3. En deuxième lieu, après avoir souverainement constaté que la présence de branchages, fientes d'oiseaux et poussières sur la surface des dômes de la cathédrale, qui ont pu constituer un terrain propice au développement du feu, était habituelle sur un monument de ce type, visible et prévisible pour les professionnels chargés de travaux de zinguerie, et que la cause du sinistre était entièrement imputable à l'entreprise Astier chargée de ces travaux, la cour administrative d'appel de Nancy n'a pas inexactement qualifié les faits en estimant que la ville de Reims n'avait pas manqué à son obligation d'entretien normal de l'ouvrage et en l'exonérant en conséquence de toute responsabilité dans le sinistre survenu le 18 avril 2012 sur la toiture de la basilique Sainte-Clothilde.

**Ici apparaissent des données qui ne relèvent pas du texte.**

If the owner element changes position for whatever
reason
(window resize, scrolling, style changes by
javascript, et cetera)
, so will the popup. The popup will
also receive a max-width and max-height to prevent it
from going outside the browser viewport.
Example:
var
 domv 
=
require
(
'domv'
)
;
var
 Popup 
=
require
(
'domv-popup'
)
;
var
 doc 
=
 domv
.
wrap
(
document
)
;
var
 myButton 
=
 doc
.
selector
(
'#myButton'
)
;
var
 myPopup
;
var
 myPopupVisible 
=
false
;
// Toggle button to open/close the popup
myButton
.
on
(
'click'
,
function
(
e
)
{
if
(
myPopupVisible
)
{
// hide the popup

4. En troisième lieu, en l'absence de stipulations contraires, les entreprises qui se sont engagées conjointement et solidairement envers le maître de l'ouvrage à réaliser une opération de construction s'obligent conjointement et solidairement non seulement à exécuter les travaux, mais également à réparer le préjudice subi par le maître de l'ouvrage du fait de manquements dans l'exécution de leurs obligations contractuelles. Un constructeur ne peut échapper à sa responsabilité conjointe et solidaire avec les autres entreprises co-contractantes, au motif qu'il n'a pas réellement participé aux travaux révélant un tel manquement, que si une convention, à laquelle le maître de l'ouvrage est partie, fixe la part qui lui revient dans l'exécution des travaux.

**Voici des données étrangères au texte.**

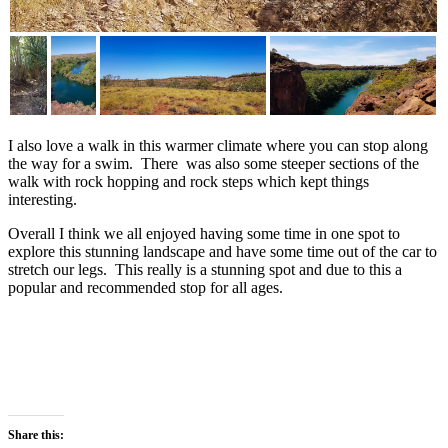
I also love a walk in this warmer climate where you can stop along
the way for a swim. There was also some steeper sections of the
walk with rock hopping and rock steps which kept things
interesting.
Overall I think we all enjoyed having some time in one spot to
explore this stunning landscape and have some time out of the car to
stretch our legs. This really is a stunning spot and due to this a
popular and recommended stop for all ages.
Share this:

5. Il ressort des énonciations de l'arrêt attaqué que, pour établir la condamnation solidaire des sociétés Gayet, Vitoux et Astier Victor, la cour administrative d'appel de Nancy s'est fondée sur les circonstances, d'une part, que l'acte d'engagement conclu le 14 décembre 2009 entre la ville de Reims et ces trois entreprises constituées en groupement ne prévoyait pas de répartition des tâches entre elles, d'autre part, que leur paiement individualisé ne révélait aucune intention de la ville de Reims de renoncer à la clause de solidarité entre elles, enfin, que le mémoire technique présenté par les sociétés attributaires prévoyait une répartition " purement indicative " des travaux selon un critère géographique. Par suite, les requérantes ne sont pas fondées à soutenir que la cour administrative d'appel de Nancy aurait commis une erreur de droit en condamnant les trois entreprises à indemniser la SMACL solidairement à raison du sinistre engageant la responsabilité de leur groupement, alors même que les pièces contractuelles faisaient état d'une répartition géographique et matérielle des tâches au sein de ce groupement.

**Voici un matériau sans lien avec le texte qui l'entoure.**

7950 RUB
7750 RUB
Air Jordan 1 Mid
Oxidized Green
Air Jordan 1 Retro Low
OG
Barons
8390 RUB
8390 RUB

6. En dernier lieu, si la vétusté d'un bâtiment peut donner lieu, lorsque la responsabilité contractuelle ou décennale des entrepreneurs et architectes est recherchée à l'occasion de désordres survenus sur un bâtiment, à un abattement affectant l'indemnité allouée au titre de la réparation des désordres, il appartient au juge administratif, saisi d'une demande en ce sens, de rechercher si, eu égard aux circonstances de l'espèce, les travaux de reprise sont de nature à apporter une plus-value à l'ouvrage, compte tenu de la nature et des caractéristiques de l'ouvrage ainsi que de l'usage qui en est fait. Par suite, le moyen tiré de ce que la cour administrative d'appel de Nancy, dont l'arrêt est suffisamment motivé, aurait commis une erreur de droit en prenant en considération le caractère historique de ce bâtiment pour apprécier s'il y avait lieu d'appliquer un coefficient de vétusté au montant de l'indemnité due au titre des travaux de réfection de la toiture de la basilique Saint-Clothilde doit être écarté.

7. Il résulte de tout ce qui précède que les sociétés Vitoux et Groupama Nord-Est ne sont pas fondées à demander l'annulation de l'arrêt attaqué. Par suite, leur pourvoi doit être rejeté.

Sur le pourvoi provoqué de la société Gayet :

8. Un pourvoi provoqué est recevable dès lors que le pourvoi principal est accueilli, que les conclusions ne soulèvent pas un litige distinct et que la décision rendue sur le pourvoi principal est susceptible d'aggraver la situation de l'auteur du pourvoi provoqué. Le pourvoi principal présenté par les sociétés Vitoux et Groupama Nord-Est étant rejeté, le pourvoi provoqué de la société Gayet est irrecevable et doit être également rejeté.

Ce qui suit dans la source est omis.